START Available data

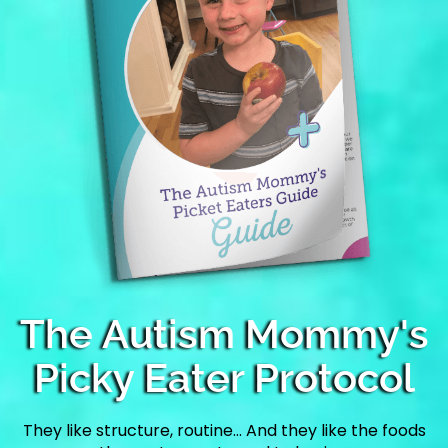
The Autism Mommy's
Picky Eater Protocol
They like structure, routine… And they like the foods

END Available data
START Available data

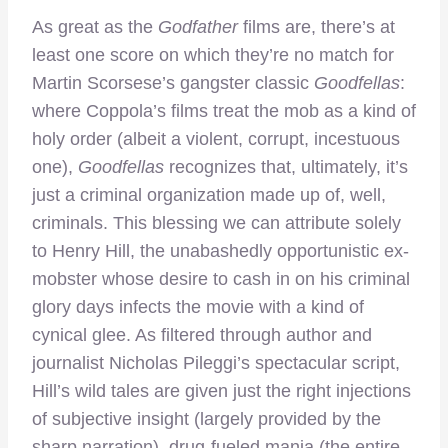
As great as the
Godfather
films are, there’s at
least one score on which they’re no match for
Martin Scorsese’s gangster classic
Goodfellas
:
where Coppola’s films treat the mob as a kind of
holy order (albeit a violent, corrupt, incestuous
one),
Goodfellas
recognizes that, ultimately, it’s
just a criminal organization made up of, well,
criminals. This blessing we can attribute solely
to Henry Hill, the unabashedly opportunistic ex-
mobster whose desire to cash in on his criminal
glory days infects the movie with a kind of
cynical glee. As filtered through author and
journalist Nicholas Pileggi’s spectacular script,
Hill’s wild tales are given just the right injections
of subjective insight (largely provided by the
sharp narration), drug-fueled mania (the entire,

END Available data

▸ Instructions for the task
Determine the number of lines in the entries above where the string "films" appears. Answer with the number alone.

▸ Solution to the problem
2